Today, the “deportees” finally have their names, thanks to efforts over the decades—from Woody Guthrie to Tim Hernandez and to Bishop Ochoa and Carlos Rascon with the Diocese of Fresno.
Honoring the 28 deportees with this Mass and memorial listing their names is long overdue.
Today, farm workers still produce the greatest bounty of food the world has ever known. Yet instead of calling them by their names, they are called names . . .
Illegals. Aliens. Lawbreakers.
So in a genuine sense, farm workers today honor their compatriots who now rest in peace here with their names by continuing to struggle . . . so one million immigrant farm workers can some day stand up and claim—in their own names—their rightful place in this society they sustain with their toil and their sacrifice.

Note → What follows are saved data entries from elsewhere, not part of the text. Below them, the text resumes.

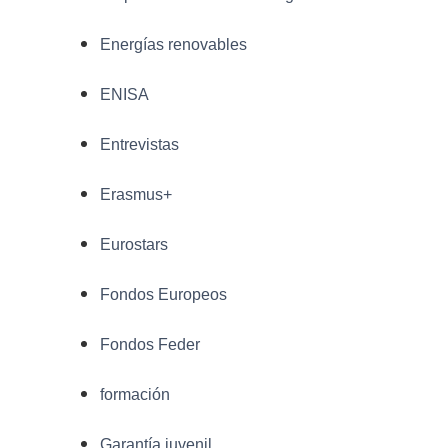
Energías renovables
ENISA
Entrevistas
Erasmus+
Eurostars
Fondos Europeos
Fondos Feder
formación
Garantía juvenil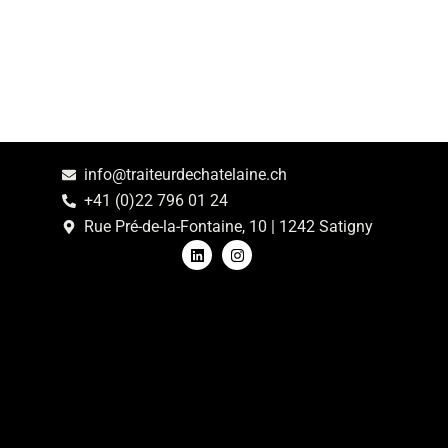
info@traiteurdechatelaine.ch
+41 (0)22 796 01 24
Rue Pré-de-la-Fontaine, 10 | 1242 Satigny
L
I
i
n
n
s
k
t
e
a
d
g
i
r
n
a
m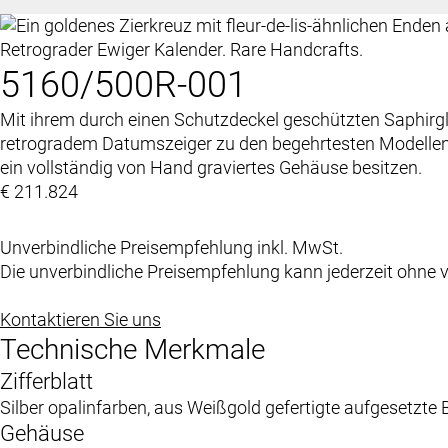
Retrograder Ewiger Kalender. Rare Handcrafts.
5160/500R-001
Mit ihrem durch einen Schutzdeckel geschützten Saphir
retrogradem Datumszeiger zu den begehrtesten Modellen 
ein vollständig von Hand graviertes Gehäuse besitzen.
€ 211.824
Unverbindliche Preisempfehlung inkl. MwSt.
Die unverbindliche Preisempfehlung kann jederzeit ohne
Kontaktieren Sie uns
Technische Merkmale
Zifferblatt
Silber opalinfarben, aus Weißgold gefertigte aufgesetzte 
Gehäuse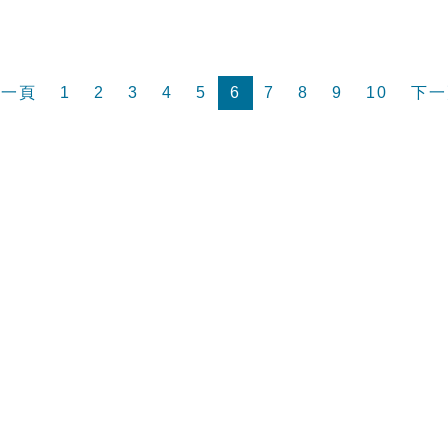
前一頁
1
2
3
4
5
6
7
8
9
10
下一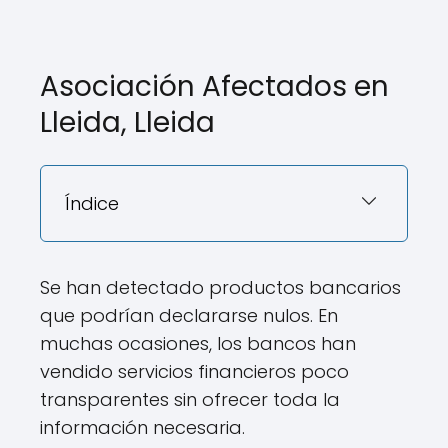
Asociación Afectados en
Lleida, Lleida
Índice
Se han detectado productos bancarios
que podrían declararse nulos. En
muchas ocasiones, los bancos han
vendido servicios financieros poco
transparentes sin ofrecer toda la
información necesaria.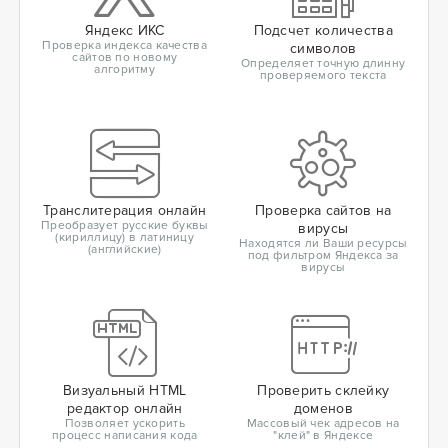
Яндекс ИКС
Подсчет количества
Проверка индекса качества
символов
сайтов по новому
Определяет точную длинну
алгоритму
проверяемого текста
Транслитерация онлайн
Проверка сайтов на
Преобразует русские буквы
вирусы
(кириллицу) в латиницу
Находятся ли Ваши ресурсы
(английские)
под фильтром Яндекса за
вирусы
Визуальный HTML
Проверить склейку
редактор онлайн
доменов
Позволяет ускорить
Массовый чек адресов на
процесс написания кода
"клей" в Яндексе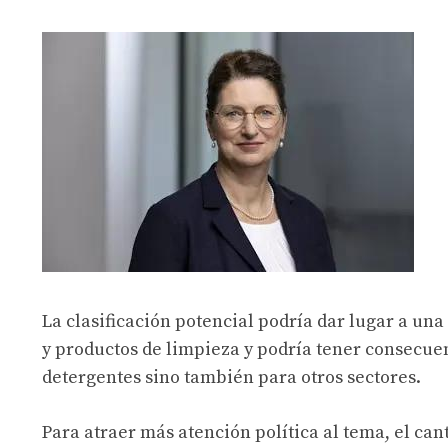
La clasificación potencial podría dar lugar a una
y productos de limpieza y podría tener consecuenc
detergentes sino también para otros sectores.
Para atraer más atención política al tema, el ca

Farm workers today honor their brothers and sisters who perished in 1948 by continuing to struggle for immigration reform . . . for the bipartisan comprehensive Senate bill now in the House of Representatives.
Farm workers today also honor their sisters and brothers who died sixty-five years ago by continuing to battle nonviolently for a better life through union contracts at companies like Gerawan Farming in Fresno.
May the Lord bless and keep the 28 who rest here. May the Lord also be with today’s farm workers as they struggle for the freedom and self-determination that are their birthrights as workers and as human beings.